If you don't have an annotated table with the necessary columns mentioned before. You can use the run_annotation script provided in the annotation folder to create a table with the necessary information. Before you use this annotation script make sure that the necessary database resources and tools are present on your system and the paths in the configuration file are set correctly (IMPORTANT: use the correct configuration file, it differs between the annotation and aiDIVA!).
Instructions on how to use the annotation script and prepare the annotation resources and tools can be found here.
The HPO resources required for the prioritization step need to be downloaded before using aiDIVA. See the instructions (found in the doc/aidiva folder) for the relevant download links. You can place the generated files in the data/hpo_resources folder.
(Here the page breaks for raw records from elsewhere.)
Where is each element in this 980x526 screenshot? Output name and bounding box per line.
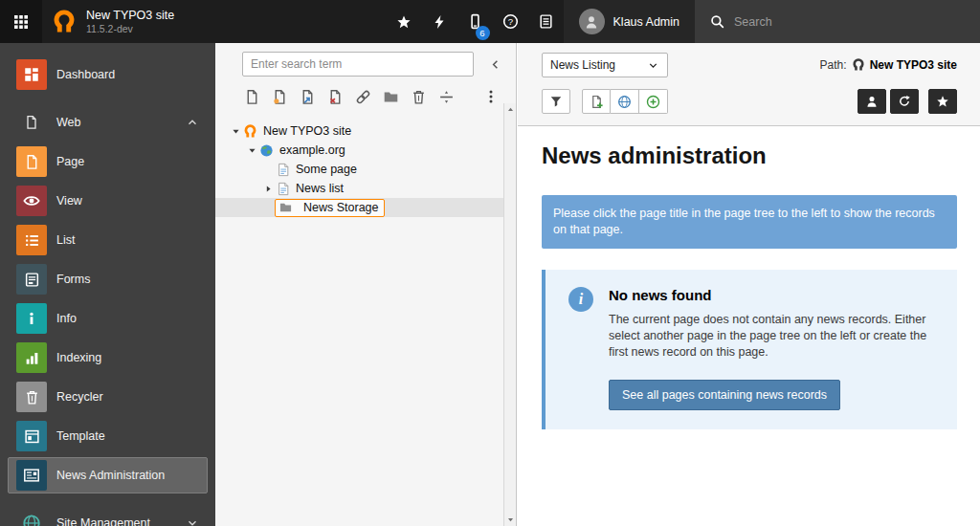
forms-icon (16, 264, 47, 295)
new-mountpoint-icon[interactable] (325, 87, 345, 106)
path-label: Path: (820, 58, 847, 72)
globe-icon (16, 508, 47, 526)
dashboard-icon (16, 59, 47, 90)
tree-node-label: example.org (279, 143, 345, 157)
new-page-icon[interactable] (242, 87, 261, 106)
sidebar-section-site-management[interactable]: Site Management (8, 505, 208, 526)
tree-node-some-page[interactable]: Some page (215, 160, 504, 179)
chevron-left-icon (488, 57, 502, 72)
sidebar-item-template[interactable]: Template (8, 418, 208, 454)
sidebar-item-recycler[interactable]: Recycler (8, 379, 208, 415)
topbar: New TYPO3 site 11.5.2-dev 6 Klaus Admin (0, 0, 980, 43)
tree-more-menu-button[interactable] (481, 87, 501, 106)
scroll-down-icon[interactable] (506, 515, 515, 524)
module-menu: Dashboard Web Page View List Forms Info … (0, 43, 215, 526)
tree-node-root[interactable]: New TYPO3 site (215, 121, 504, 141)
avatar (579, 9, 605, 34)
sidebar-item-info[interactable]: Info (8, 300, 208, 337)
new-recycler-icon[interactable] (409, 87, 428, 106)
selected-node-box[interactable]: News Storage (275, 199, 385, 217)
module-content: News Listing Path: New TYPO3 site (518, 43, 980, 526)
reload-button[interactable] (890, 89, 919, 114)
add-button[interactable] (639, 89, 668, 114)
sidebar-section-label: Site Management (56, 516, 150, 526)
list-icon (16, 225, 47, 255)
sidebar-item-view[interactable]: View (8, 183, 208, 219)
user-menu[interactable]: Klaus Admin (564, 0, 695, 43)
new-spacer-icon[interactable] (436, 87, 456, 106)
documentation-button[interactable] (528, 0, 564, 43)
page-doc-icon (275, 182, 291, 196)
page-icon (16, 146, 47, 177)
sidebar-item-label: List (56, 233, 75, 247)
modulemenu-toggle-button[interactable] (0, 0, 42, 43)
no-news-callout: i No news found The current page does no… (542, 270, 957, 429)
page-title: News administration (542, 142, 957, 170)
filter-button[interactable] (542, 89, 570, 114)
indexing-icon (16, 342, 47, 373)
tree-filter-input[interactable] (242, 52, 474, 77)
path-site-title: New TYPO3 site (870, 58, 957, 72)
news-icon (16, 460, 47, 491)
new-shortcut-icon[interactable] (298, 87, 317, 106)
refresh-icon (898, 95, 911, 108)
sidebar-item-page[interactable]: Page (8, 143, 208, 180)
typo3-logo-icon (852, 58, 865, 72)
tree-node-example-org[interactable]: example.org (215, 141, 504, 160)
sidebar-item-dashboard[interactable]: Dashboard (8, 56, 208, 93)
new-record-button[interactable] (582, 89, 611, 114)
recycler-icon (16, 382, 47, 412)
breadcrumb: Path: New TYPO3 site (820, 58, 957, 72)
view-mode-select[interactable]: News Listing (542, 53, 668, 77)
sidebar-section-web[interactable]: Web (8, 104, 208, 141)
chevron-down-icon (647, 59, 659, 72)
info-banner: Please click the page title in the page … (542, 195, 957, 249)
tree-node-news-list[interactable]: News list (215, 179, 504, 198)
tree-toolbar (215, 81, 516, 114)
apps-grid-icon (13, 14, 29, 30)
clear-cache-button[interactable] (422, 0, 457, 43)
sidebar-item-news-administration[interactable]: News Administration (8, 457, 208, 493)
search-icon (710, 14, 724, 29)
docs-icon (538, 13, 554, 30)
sidebar-item-indexing[interactable]: Indexing (8, 340, 208, 376)
bookmark-button[interactable] (928, 89, 957, 114)
tree-expand-toggle[interactable] (261, 184, 275, 194)
callout-title: No news found (609, 287, 938, 303)
sidebar-item-label: View (56, 194, 82, 208)
search-input[interactable] (734, 15, 925, 29)
scroll-up-icon[interactable] (506, 105, 515, 114)
see-all-pages-button[interactable]: See all pages containing news records (609, 380, 840, 410)
funnel-icon (549, 95, 563, 108)
help-button[interactable] (493, 0, 528, 43)
chevron-down-icon (186, 516, 199, 526)
template-icon (16, 421, 47, 451)
translations-button[interactable] (611, 89, 639, 114)
sidebar-item-forms[interactable]: Forms (8, 261, 208, 297)
info-icon (16, 303, 47, 334)
docheader: News Listing Path: New TYPO3 site (518, 43, 980, 126)
typo3-version: 11.5.2-dev (86, 23, 174, 35)
tree-search-row (215, 43, 516, 81)
new-page-alternative-icon[interactable] (270, 87, 289, 106)
system-information-button[interactable]: 6 (457, 0, 493, 43)
topbar-spacer (184, 0, 386, 43)
web-section-icon (16, 107, 47, 138)
user-name: Klaus Admin (613, 15, 679, 29)
new-folder-icon[interactable] (381, 87, 400, 106)
tree-scrollbar[interactable] (503, 103, 516, 526)
sidebar-item-label: Forms (56, 273, 90, 286)
person-icon (584, 14, 599, 30)
new-external-link-icon[interactable] (353, 87, 372, 106)
sidebar-item-list[interactable]: List (8, 222, 208, 258)
collapse-pagetree-button[interactable] (483, 53, 506, 76)
sidebar-section-label: Web (56, 116, 80, 129)
tree-expand-toggle[interactable] (229, 126, 242, 137)
tree-expand-toggle[interactable] (245, 145, 258, 156)
content-area: News administration Please click the pag… (518, 126, 980, 429)
sidebar-item-label: Dashboard (56, 68, 115, 81)
bookmarks-button[interactable] (387, 0, 422, 43)
user-settings-button[interactable] (858, 89, 886, 114)
tree-node-news-storage[interactable]: News Storage (215, 198, 504, 217)
plus-circle-icon (646, 95, 660, 109)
The path to the files is specified in the configuration file make sure that it leads to the correct location.
There is one random forest model that is used in aiDIVA to predict the pathogenicity of a given variant. It is a combined model for SNV and inframe indel variants. The training data of the model consists of variants from Clinvar.
The scripts used to train the model can be found in the following GitHub repository: aiDIVA-Training
Frameshift variants will get a default score of 0.9, whereas synonymous variants always get the lowest score 0.0
A pretrained random forest model (aidiva-rf) using our current feature set can be found here. The latest model was trained using scikit-learn v1.3.2. The trained models of scikit-learn are version dependent.
aiDIVA supports the use of the official OpenAI API to send the requests to GPT-4o or GPT-4.1 for example. To use the OpenAI API you need an account and an API-Key that needs to be specified in the configuration file. Alternatively it is possible to set up your own local LLM (eg., LLama-8b, Mistral-12b, ...) and provide it locally as a Webservice. For an easy deployment you could use the NVIDIA NIM Containers see here for more details on how to do that. These local LLMs use the same python package for inference you just have to specify the port and URL where to find the local model in the configuration file.
You can download the pretrained meta models (aidiva-meta & aidiva-meta-rf) here. For these two models we used a random forest model that takes as features the ranking position and scores from the initial rankings (pathogenicity-based and evidence-based) plus the ranking result from the LLMs and the inheritance mode used in the evidence-based model.
This software is provided for research and informational purposes only.
It is not intended to provide medical, clinical, diagnostic, or therapeutic advice, and it must not be used as a substitute for professional judgment.
The software has not been validated, certified, or approved by any regulatory authority (including but not limited to the FDA, EMA, or other healthcare agencies).
It is not designed or intended for use in real-world medical or clinical decision-making.
Always consult qualified healthcare professionals for medical advice, diagnosis, or treatment.
This software is released under the MIT License; however, it may reference or interoperate with external datasets or databases that are subject to their own license restrictions or terms of use.
Users are solely responsible for ensuring they have the legal right to access and use any external databases required by this project, and must comply with all applicable terms set by the data providers.